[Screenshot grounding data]
- Opening Delimiter -
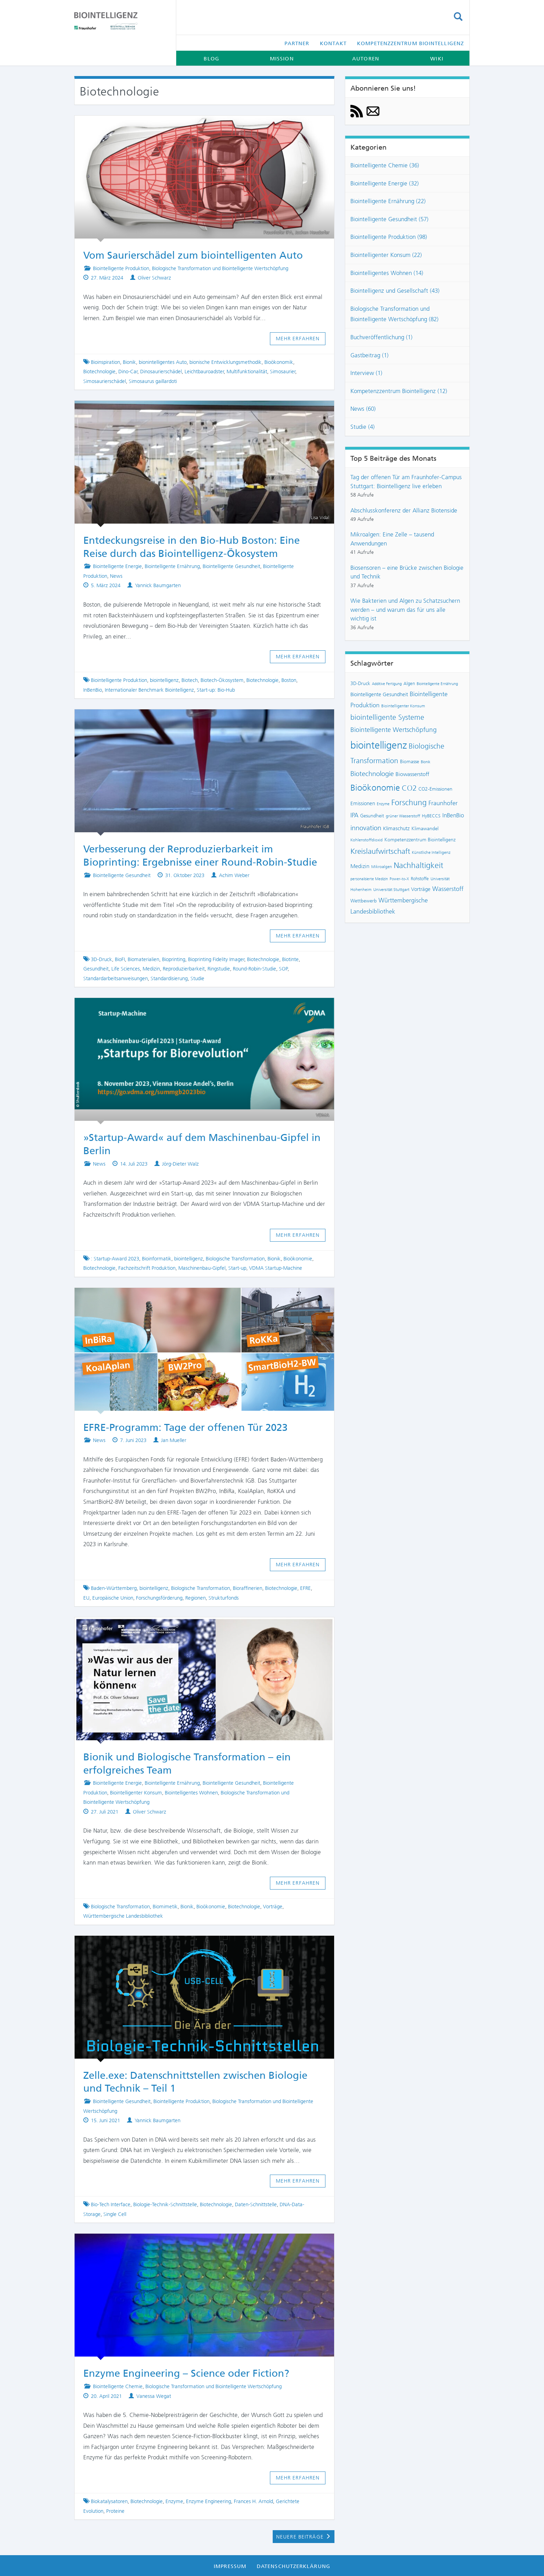  Describe the element at coordinates (393, 730) in the screenshot. I see `Biointelligente Wertschöpfung [Biointelligente Wertschöpfung (16 Einträge)]` at that location.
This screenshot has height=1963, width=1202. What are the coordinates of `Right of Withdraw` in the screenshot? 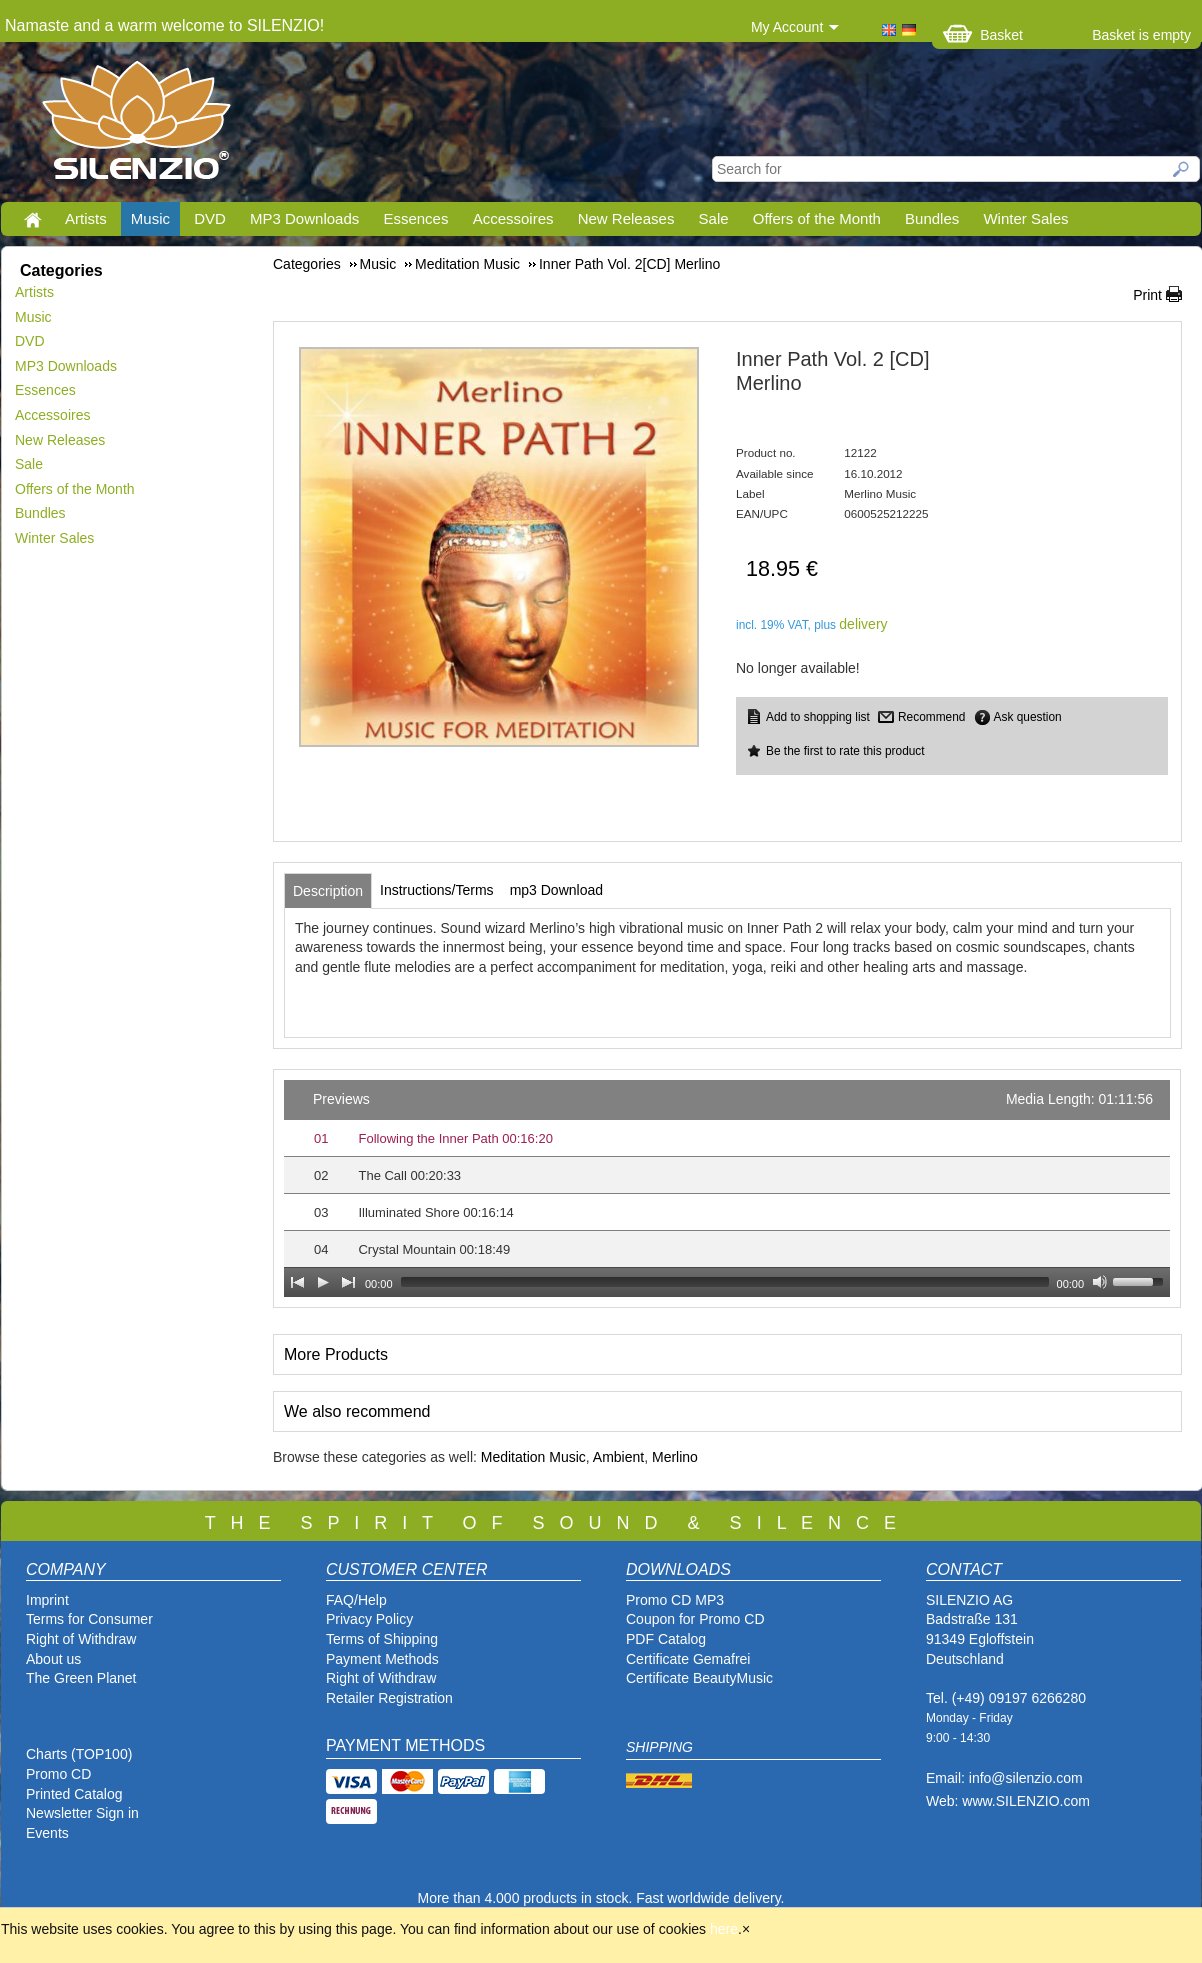 It's located at (81, 1639).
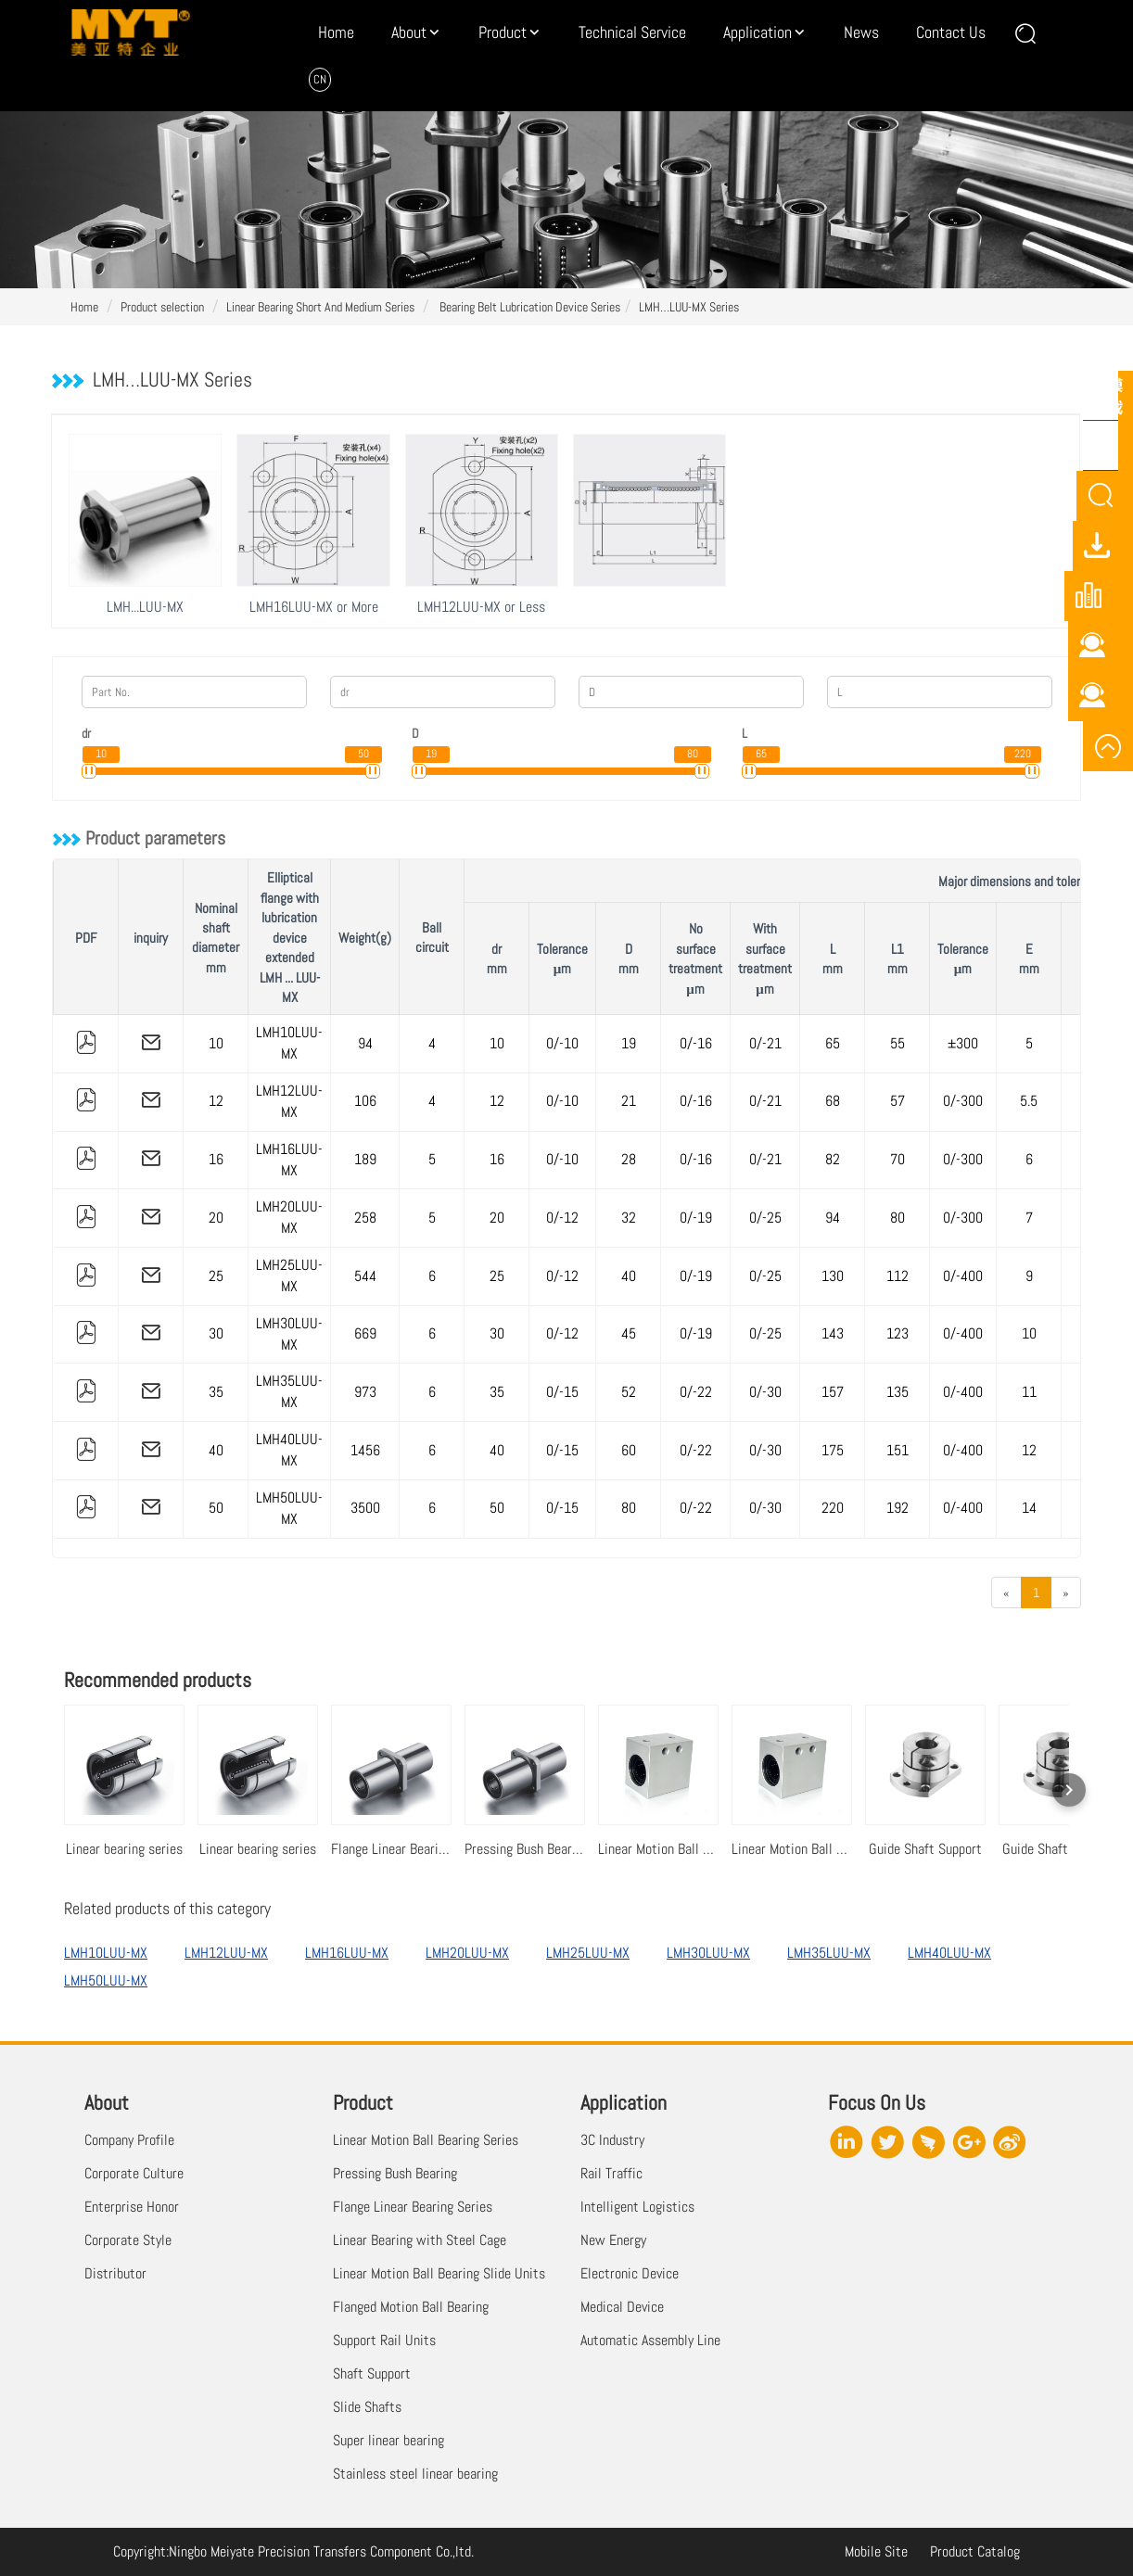  What do you see at coordinates (216, 1217) in the screenshot?
I see `20` at bounding box center [216, 1217].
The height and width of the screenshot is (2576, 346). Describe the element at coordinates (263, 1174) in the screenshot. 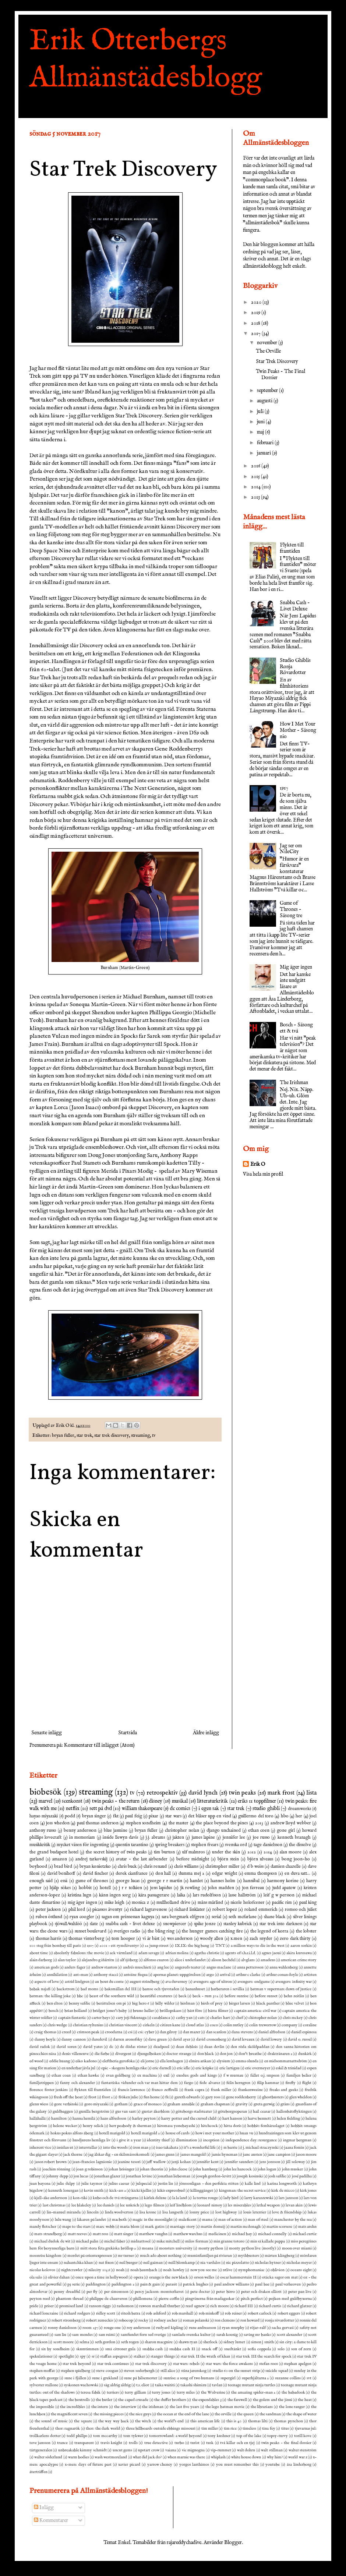

I see `Visa hela min profil` at that location.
- Closing Delimiter -
*How to complete this task*:
Would you restate word for word only the lines from the line with "The height and" to the last line above, with the pictures left out?

*Response to the exercise*:
The height and width of the screenshot is (2576, 346). Describe the element at coordinates (263, 1174) in the screenshot. 

I see `Visa hela min profil` at that location.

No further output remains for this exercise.